Родительские комитеты с их вечным недоверием к учителям, вечными подозрениями, что их ребенка учат хуже остальных. Забитые учителя, зажатые в тиски между родителями и министерством образования, вкалывающие с утра и допоздна, с бесконечными никому не нужными клубами, сессиями самокритики да канцелярщиной. И дети, которым родители говорят: «Соревнуйся, будь лучше других», в то время как школа, следуя очередной директиве сверху, то вводит новые экзамены, то начинает втолковывать им доктрину пресловутой японской гармонии. Каждый класс становится или казармой, или бедламом, просто потому, что учитель для общества — еще одна профессия в сфере обслуживания. Его авторитет не стоит на основе морали или религии. У него не ищут совета в житейских делах. Он — выбираемая случайность, и ему не верят.

Каждый раз, когда, следуя некой школьной проформе, «с визитом на дом» в костюме и кроссовках ко мне приходит очередной нервный классный руководитель одного из моих детей, я стараюсь показать ему, что верю ему на все сто. Что он не должен отчитываться передо мной, что для меня он не обслуживающий персонал, а что-то неизмеримо большее, что я считаю его высшим авторитетом и в сфере обучения, и в сфере морали, даже если он мне кажется последним идиотом, даже если я вижу, что у него нет за душой ничего, кроме желания прожить тихую жизнь на стабильную учительскую пайку. И они проводят положенные пятнадцать минут и уходят с некоторым, как мне кажется, облегчением, хоть и знают, что уже в следующем доме их ждет совсем другой прием.
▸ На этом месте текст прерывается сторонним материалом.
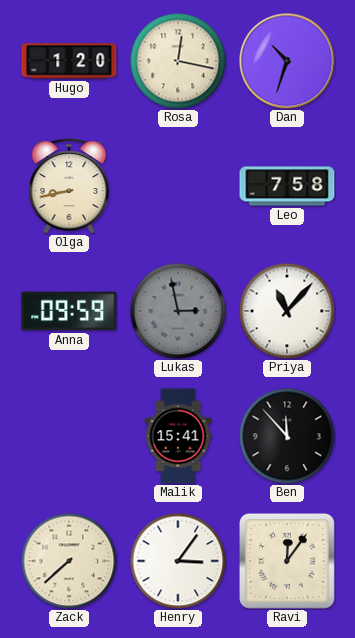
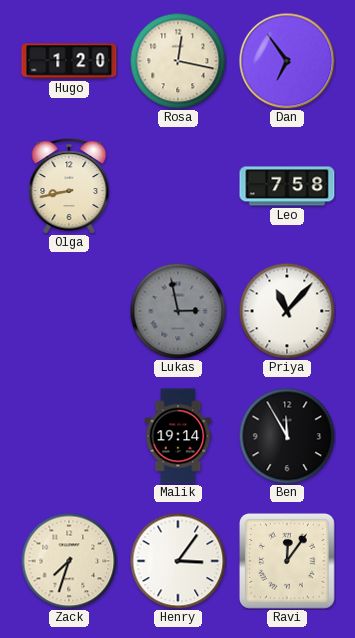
Dan: 10:33 -> 6:54
Anna: 09:59 -> none
Malik: 15:41 -> 19:14
Ben: 11:53 -> 11:55
Zack: 7:38 -> 7:33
В прошлый раз, провожая одного из них, я вышел с ним вместе на дорогу и смотрел, как этот неуверенный в себе худощавый парень, не так давно окончивший университет, удаляется в сторону дома следующего ученика. Шел дождь, и мой гость, в черном костюме и с черным зонтиком в руках, довольно ловко перепрыгивал в своих кроссовках через лужи, напоминая слегка подмокшую ворону.

И я вдруг вспомнил монаха, его толстенные ноги и твердую поступь. Тот всегда ходил в деревянных гэта. И шел бы прямо по лужам.